• [What is being asked]:
Transcribe everything in the listing below exactly, except the pictures.

• [Extracted entries]:
= = =
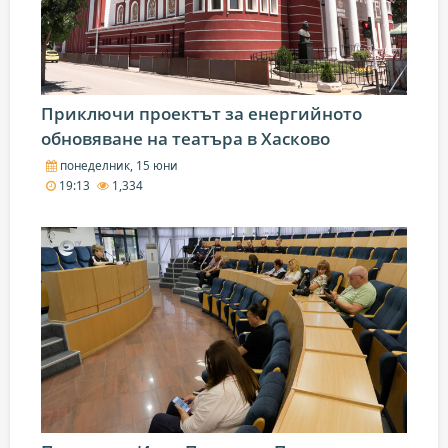
Приключи проектът за енергийното
обновяване на театъра в Хасково
понеделник, 15 юни
19:13
1,334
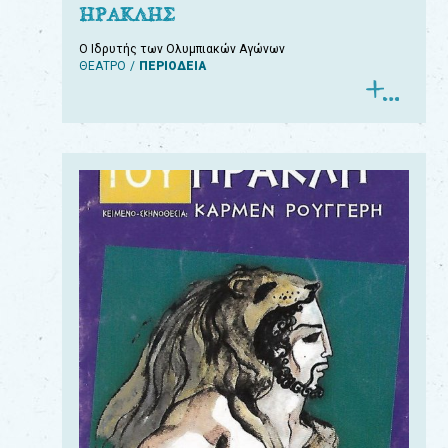
ΗΡΑΚΛΗΣ
Ο Ιδρυτής των Ολυμπιακών Αγώνων
ΘΕΑΤΡΟ
ΠΕΡΙΟΔΕΙΑ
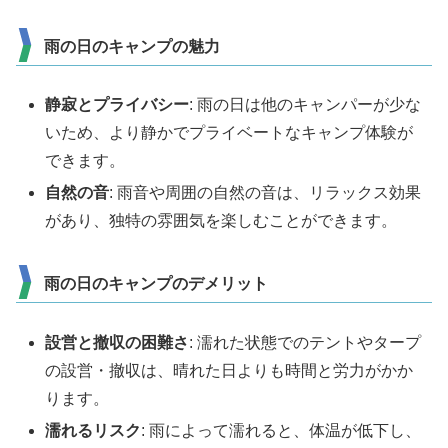
雨の日のキャンプの魅力
静寂とプライバシー
: 雨の日は他のキャンパーが少な
いため、より静かでプライベートなキャンプ体験が
できます。
自然の音
: 雨音や周囲の自然の音は、リラックス効果
があり、独特の雰囲気を楽しむことができます。
雨の日のキャンプのデメリット
設営と撤収の困難さ
: 濡れた状態でのテントやタープ
の設営・撤収は、晴れた日よりも時間と労力がかか
ります。
濡れるリスク
: 雨によって濡れると、体温が低下し、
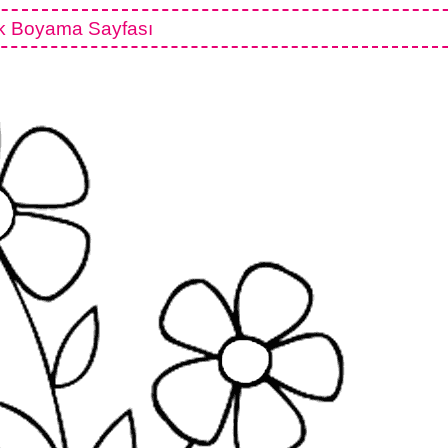
k Boyama Sayfası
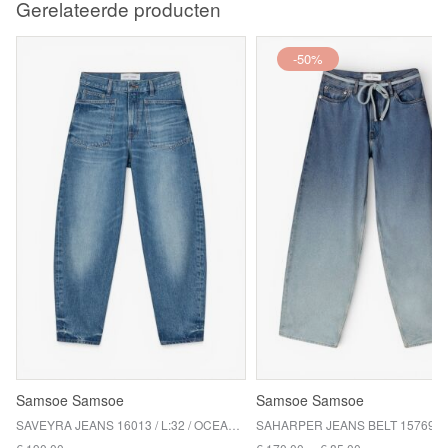
Gerelateerde producten
-50%
Samsoe Samsoe
Samsoe Samsoe
SAVEYRA JEANS 16013 / L:32 / OCEANIC BLUE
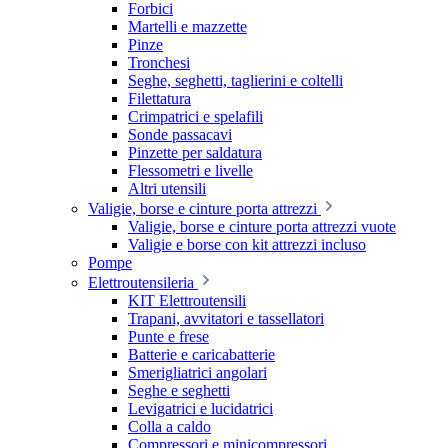
Forbici
Martelli e mazzette
Pinze
Tronchesi
Seghe, seghetti, taglierini e coltelli
Filettatura
Crimpatrici e spelafili
Sonde passacavi
Pinzette per saldatura
Flessometri e livelle
Altri utensili
Valigie, borse e cinture porta attrezzi
Valigie, borse e cinture porta attrezzi vuote
Valigie e borse con kit attrezzi incluso
Pompe
Elettroutensileria
KIT Elettroutensili
Trapani, avvitatori e tassellatori
Punte e frese
Batterie e caricabatterie
Smerigliatrici angolari
Seghe e seghetti
Levigatrici e lucidatrici
Colla a caldo
Compressori e minicompressori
= = =
• [Exercise result]:
Приключи проектът за енергийното
обновяване на театъра в Хасково
понеделник, 15 юни
19:13
1,334
ΗΡΑΚΛΗΣ
Ο Ιδρυτής των Ολυμπιακών Αγώνων
ΘΕΑΤΡΟ
ΠΕΡΙΟΔΕΙΑ
雨の日のキャンプの魅力
静寂とプライバシー
: 雨の日は他のキャンパーが少な
いため、より静かでプライベートなキャンプ体験が
できます。
自然の音
: 雨音や周囲の自然の音は、リラックス効果
があり、独特の雰囲気を楽しむことができます。
雨の日のキャンプのデメリット
設営と撤収の困難さ
: 濡れた状態でのテントやタープ
の設営・撤収は、晴れた日よりも時間と労力がかか
ります。
濡れるリスク
: 雨によって濡れると、体温が低下し、
k Boyama Sayfası
Gerelateerde producten
-50%
Samsoe Samsoe
Samsoe Samsoe
SAVEYRA JEANS 16013 / L:32 / OCEANIC BLUE
Forbici
Martelli e mazzette
Pinze
Tronchesi
Seghe, seghetti, taglierini e coltelli
Filettatura
Crimpatrici e spelafili
Sonde passacavi
Pinzette per saldatura
Flessometri e livelle
Altri utensili
Valigie, borse e cinture porta attrezzi
Valigie, borse e cinture porta attrezzi vuote
Valigie e borse con kit attrezzi incluso
Pompe
Elettroutensileria
KIT Elettroutensili
Trapani, avvitatori e tassellatori
Punte e frese
Batterie e caricabatterie
Smerigliatrici angolari
Seghe e seghetti
Levigatrici e lucidatrici
Colla a caldo
Compressori e minicompressori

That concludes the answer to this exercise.